Tuesday 13 October 2015

Who will pay for gun control

ON OCTOBER 1st America reached 1000 mass shootings in the three years since the Sandy Hook massacre, which left 20 young children dead.
The recent headline grabbing attack on a campus in Oregon was number 994, meaning there were a further six on the same day. It was the 294th mass shooting in America this year. Following the shootings, which left nine dead, not including the gunman, United States President Barack Obama gave yet another press conference calling for stricter gun controls.
It isn’t the first time he has made this plea though. The same call for action was made after Sandy Hook, Charleston, Fort Hood... In total President Obama has called for more regulations governing gun ownership fourteen times.

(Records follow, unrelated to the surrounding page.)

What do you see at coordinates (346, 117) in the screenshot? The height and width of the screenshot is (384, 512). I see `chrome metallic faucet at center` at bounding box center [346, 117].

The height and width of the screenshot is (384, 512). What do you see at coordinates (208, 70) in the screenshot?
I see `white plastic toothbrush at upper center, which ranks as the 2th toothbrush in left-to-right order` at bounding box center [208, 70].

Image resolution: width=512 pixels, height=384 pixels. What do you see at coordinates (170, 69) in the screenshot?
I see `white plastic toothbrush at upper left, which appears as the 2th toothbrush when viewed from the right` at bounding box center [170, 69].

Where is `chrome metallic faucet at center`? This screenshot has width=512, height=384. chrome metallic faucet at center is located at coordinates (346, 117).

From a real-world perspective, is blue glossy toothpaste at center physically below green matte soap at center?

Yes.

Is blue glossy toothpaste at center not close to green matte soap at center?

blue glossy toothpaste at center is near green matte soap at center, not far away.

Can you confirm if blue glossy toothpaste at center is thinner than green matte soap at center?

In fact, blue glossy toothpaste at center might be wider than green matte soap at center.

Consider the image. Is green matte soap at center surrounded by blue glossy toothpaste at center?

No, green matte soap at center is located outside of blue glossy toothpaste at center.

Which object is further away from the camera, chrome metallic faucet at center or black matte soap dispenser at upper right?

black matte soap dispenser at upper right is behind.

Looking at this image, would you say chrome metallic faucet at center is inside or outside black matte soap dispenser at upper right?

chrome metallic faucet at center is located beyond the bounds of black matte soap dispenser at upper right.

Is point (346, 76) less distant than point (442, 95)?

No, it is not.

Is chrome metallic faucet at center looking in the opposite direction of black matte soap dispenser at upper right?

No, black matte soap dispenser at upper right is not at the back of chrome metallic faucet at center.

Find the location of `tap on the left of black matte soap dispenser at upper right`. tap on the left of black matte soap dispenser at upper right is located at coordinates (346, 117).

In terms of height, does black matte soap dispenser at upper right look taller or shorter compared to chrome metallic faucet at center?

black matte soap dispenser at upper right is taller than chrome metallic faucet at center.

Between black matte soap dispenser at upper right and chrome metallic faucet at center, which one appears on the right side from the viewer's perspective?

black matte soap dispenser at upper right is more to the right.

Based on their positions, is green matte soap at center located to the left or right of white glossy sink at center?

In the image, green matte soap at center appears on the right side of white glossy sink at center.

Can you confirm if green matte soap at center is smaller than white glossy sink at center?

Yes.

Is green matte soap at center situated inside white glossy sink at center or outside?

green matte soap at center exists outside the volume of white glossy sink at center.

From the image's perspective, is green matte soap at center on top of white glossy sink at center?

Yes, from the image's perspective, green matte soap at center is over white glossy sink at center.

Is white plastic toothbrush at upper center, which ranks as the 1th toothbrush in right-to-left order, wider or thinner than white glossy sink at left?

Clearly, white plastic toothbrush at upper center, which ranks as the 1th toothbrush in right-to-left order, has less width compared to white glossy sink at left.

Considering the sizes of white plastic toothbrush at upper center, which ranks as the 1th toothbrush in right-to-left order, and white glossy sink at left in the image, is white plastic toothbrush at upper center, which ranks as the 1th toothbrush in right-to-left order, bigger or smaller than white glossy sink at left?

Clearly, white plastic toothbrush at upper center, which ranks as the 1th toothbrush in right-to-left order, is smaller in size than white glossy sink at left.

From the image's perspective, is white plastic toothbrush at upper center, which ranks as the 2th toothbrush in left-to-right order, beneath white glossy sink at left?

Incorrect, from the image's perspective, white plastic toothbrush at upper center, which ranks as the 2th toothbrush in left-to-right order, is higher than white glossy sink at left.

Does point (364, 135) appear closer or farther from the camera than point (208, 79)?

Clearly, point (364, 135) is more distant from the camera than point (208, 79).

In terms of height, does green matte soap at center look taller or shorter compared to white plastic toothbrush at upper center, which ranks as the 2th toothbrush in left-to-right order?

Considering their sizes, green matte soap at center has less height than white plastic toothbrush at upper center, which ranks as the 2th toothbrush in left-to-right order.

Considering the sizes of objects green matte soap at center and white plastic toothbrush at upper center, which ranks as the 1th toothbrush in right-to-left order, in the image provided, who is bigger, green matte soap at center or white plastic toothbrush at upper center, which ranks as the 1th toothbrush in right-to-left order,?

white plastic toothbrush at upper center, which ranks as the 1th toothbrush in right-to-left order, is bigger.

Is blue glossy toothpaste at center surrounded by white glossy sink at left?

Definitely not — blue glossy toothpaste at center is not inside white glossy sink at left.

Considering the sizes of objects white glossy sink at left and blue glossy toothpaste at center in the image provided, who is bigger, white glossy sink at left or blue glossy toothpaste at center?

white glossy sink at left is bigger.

Why then is it that America still won’t give up its arms? One reason is the Republican right, which has viewed the right to carry arms as a constitutional matter and therefore something to be clung onto irrespective of rational arguments against. Perhaps the key case to be made against the second amendment, aside from its ambiguity concerning who can actually carry arms, is that it was written at a time when you had to take a tea break to reload between shots. Guns have moved forward and it is time that legislators came to terms with this.
If the Republican right really believed that handing out more guns would help prevent more deaths then they would only have to look at the statistics for mass shootings on military bases to see the flaw in the argument.

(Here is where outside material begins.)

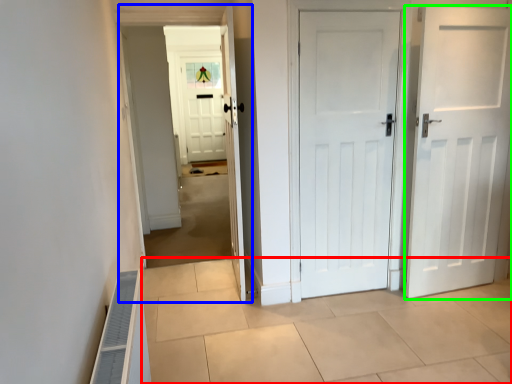 Question: Considering the real-world distances, which object is farthest from path (highlighted by a red box)? corridor (highlighted by a blue box) or door (highlighted by a green box)?

Choices:
 (A) corridor
 (B) door

Answer: (A) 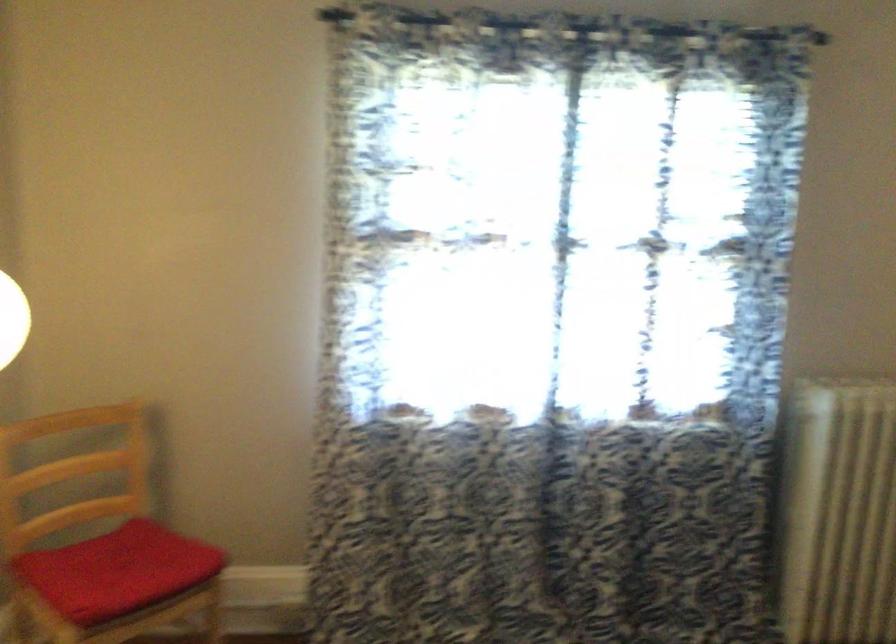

Politics is just the public face of the case against tighter gun control. It is the economics behind the politicians which are the real reason President Obama will inevitably have to give another press conference before his term of office is over.

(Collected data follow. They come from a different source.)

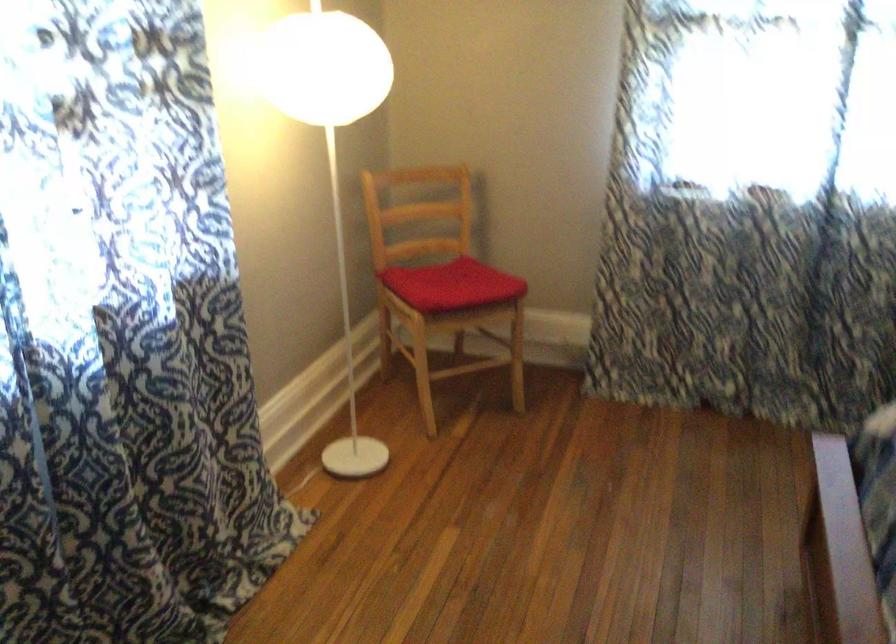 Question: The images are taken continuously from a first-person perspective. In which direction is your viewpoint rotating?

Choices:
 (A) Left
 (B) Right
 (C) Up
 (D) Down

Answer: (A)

In 2012 the National Rifle Association was reported as spending approximately  $15million on Republican political campaigns in an effort to thwart President Obama from regaining office. American Presidential campaigns have become known for their multimillion dollar war chests. The size of the NRA’s fiscal support for the pro-gun republicans gives a sense of the money involved though and the scale of the opposition President Obama is facing in his attempt to overhaul gun laws.
While the arms industry is notoriously hard to find exact figures on the Norwegian Initiative on Small Arms (NISA) estimates that American small arms purchases in 2009 accounted for 38% of global total of imports at $1.8billion, more than 47 other leading importers combined. Meanwhile figures given in 2010, relating to 2007, by the US Census Bureau estimate that domestic sales revenue for smalls arms sales could be $2,742 million per year, with a payroll for employees in America of $507million.
The money involved is vast and the interest groups powerful. It isn’t an unwinnable battle though. The government’s long running campaign against big tobacco, and its loosening of the corporation’s stranglehold on politics shows that it can be done. It won’t be through good intentions though and will require a shift in focus for the Republicans, among others. The American constitution has been amended and updated before as circumstances required. There is no longer the same need for armed citizens, forgoing the argument of enhancements to the guns they are carrying. The only thing holding back the debate is the question of who will pay the price, the coffers of the arm trade or the lives of the next victims?